* _WHAT THE TASK REQUIRES_: Transcribe all records below exactly, without images.

(Saved entries)
==================================================
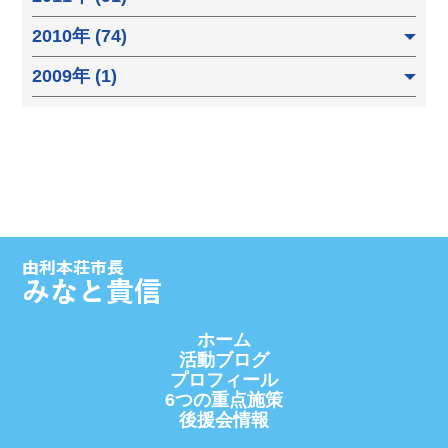
2010年 (74)
2009年 (1)
ホーム
活動ブログ
プロフィール
6つの重点施策
後援会情報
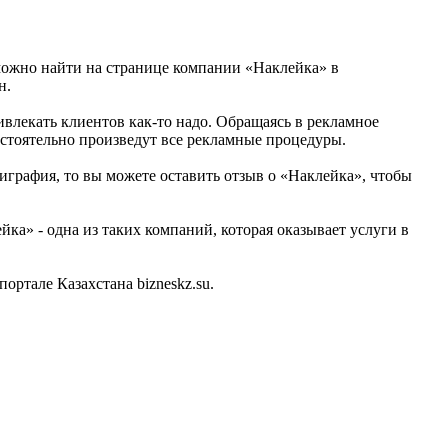
 можно найти на странице компании «Наклейка» в
н.
ривлекать клиентов как-то надо. Обращаясь в рекламное
стоятельно произведут все рекламные процедуры.
играфия, то вы можете оставить отзыв о «Наклейка», чтобы
а» - одна из таких компаний, которая оказывает услуги в
ртале Казахстана bizneskz.su.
==================================================
* _RESPONSE_:
2010年 (74)
2009年 (1)
ホーム
活動ブログ
プロフィール
6つの重点施策
後援会情報
 можно найти на странице компании «Наклейка» в
н.
ривлекать клиентов как-то надо. Обращаясь в рекламное
стоятельно произведут все рекламные процедуры.
играфия, то вы можете оставить отзыв о «Наклейка», чтобы
а» - одна из таких компаний, которая оказывает услуги в
ртале Казахстана bizneskz.su.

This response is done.